I suppress a smile at this vaguely ridiculous thought. I must be truly exhausted. A pity, then, that I am not already asleep. With a sigh of resignation, I rise again and finish stripping, white tee shirt and dark blue shorts joining my black button-down and pants on the floor. The sheets are cool on the far side of the bed, where I have not already been lying, and I shift over to that side, even though I never sleep there. I let my eyes drift closed, see her behind them. She is so beautiful that even in absentia, even in my imagination, she makes me breathless. One hand strays down my body, finding its familiar destination, and I sigh softly, wishing for a smaller, softer hand to replace my own. A few firm strokes, and she is beneath me, dark hair fanned out on my pillows, lips parted as I slide into her wet heat. A few more and she is arching beneath me, my name on her lips in that sweet alto lilt too sensual to be called merely a voice. And then I can feel her clenching around me, hear her soft, frantic pants, and I release with a shout into my empty and echoing room.


I am desperate for a drink. I mean, really desperate. If he had not wrung that promise out of me the night he drove me home a little more than a year ago, I would be swimming in vodka. Sure, I have a beer now and then, and I have hovered on the fringe of an AA meeting or two, just to balance them out. But tonight calls for enough alcohol to make me pass out in a puddle of my own drool on my kitchen floor—and Grissom's eyes are keeping me from this depressively exciting scenario.

His eyes, when he opens the SUV door for me in the parking lot of my apartment building after silently driving me home, are burned into my memory. He says nothing accusatory, nothing reproving, just looks at me with those piercing blue eyes that carry a heavy weight in them—concern, surprise, and to my surprise, a dark shadow of guilt.

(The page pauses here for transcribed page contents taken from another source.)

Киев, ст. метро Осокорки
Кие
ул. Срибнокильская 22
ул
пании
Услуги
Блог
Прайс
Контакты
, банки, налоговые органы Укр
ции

His lips are tight, and he takes my hand again and helps me out, as if I might still be intoxicated (I'm not), as if I might be incredibly fragile (I am, but see if I admit it), as if he never wants to let me go.

His eyes, when he watches me at work and thinks I don't notice, are equally memorable. Do I look stupid? I can feel his gaze burning a hole into my back as I stoop to photograph a blood stain, raking over my body as I climb out of a lab vehicle, caressing me from a distance as I rest my head on one weary hand and continue combing through evidence that will nail some obscene rapist or depraved murderer. I have never been confused about my feelings for him, and frankly, I have never been unsure of his feelings for me. But the laughing, teasing professor I met a lifetime ago morphed into a dark, secretive, closed-off scientist before my very eyes, and I have yet to find the magic key to unlock his heart, or the sledgehammer to break through his very thick skull. It could be the weight of supervisory responsibility, the endless sludge through political bullshit, the near-loss of Warrick to addiction and Greg to a lab accident and Nick to mindless revenge, that has driven him to this shadowy and lonely place. Or it could be the threat to his hearing that he still thinks I don't know about, or the ending of his friendship with Lady Heather that he definitely thinks I don't know about. Who can say?

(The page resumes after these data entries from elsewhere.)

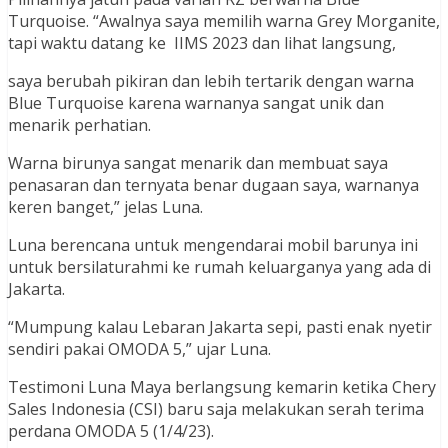
Turquoise. “Awalnya saya memilih warna Grey Morganite,
tapi waktu datang ke IIMS 2023 dan lihat langsung,
saya berubah pikiran dan lebih tertarik dengan warna
Blue Turquoise karena warnanya sangat unik dan
menarik perhatian.
Warna birunya sangat menarik dan membuat saya
penasaran dan ternyata benar dugaan saya, warnanya
keren banget,” jelas Luna.
Luna berencana untuk mengendarai mobil barunya ini
untuk bersilaturahmi ke rumah keluarganya yang ada di
Jakarta.
“Mumpung kalau Lebaran Jakarta sepi, pasti enak nyetir
sendiri pakai OMODA 5,” ujar Luna.
Testimoni Luna Maya berlangsung kemarin ketika Chery
Sales Indonesia (CSI) baru saja melakukan serah terima
perdana OMODA 5 (1/4/23).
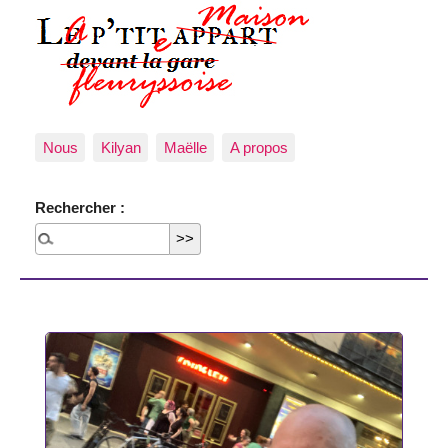
Nous
Kilyan
Maëlle
A propos
Rechercher :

So Grissom's eyes keep me sober, and at times like this I hate him for it. The little girl whose hand I held during her SAE kit today was only eleven, and I wanted to vomit and scream and find the bastard who did, in fact, rape an eleven-year-old girl and kill him with my bare hands. Grissom left the lab before the kit results came back, and with Emma Wilson nearly catatonic when we found her and thus unable to tell us what had happened to her, he had no reason to formulate an opinion one way or the other regarding her assault before the evidence was in. Because that's Grissom, of course. The evidence is his god, and we are all supplicants, praying for divine revelation.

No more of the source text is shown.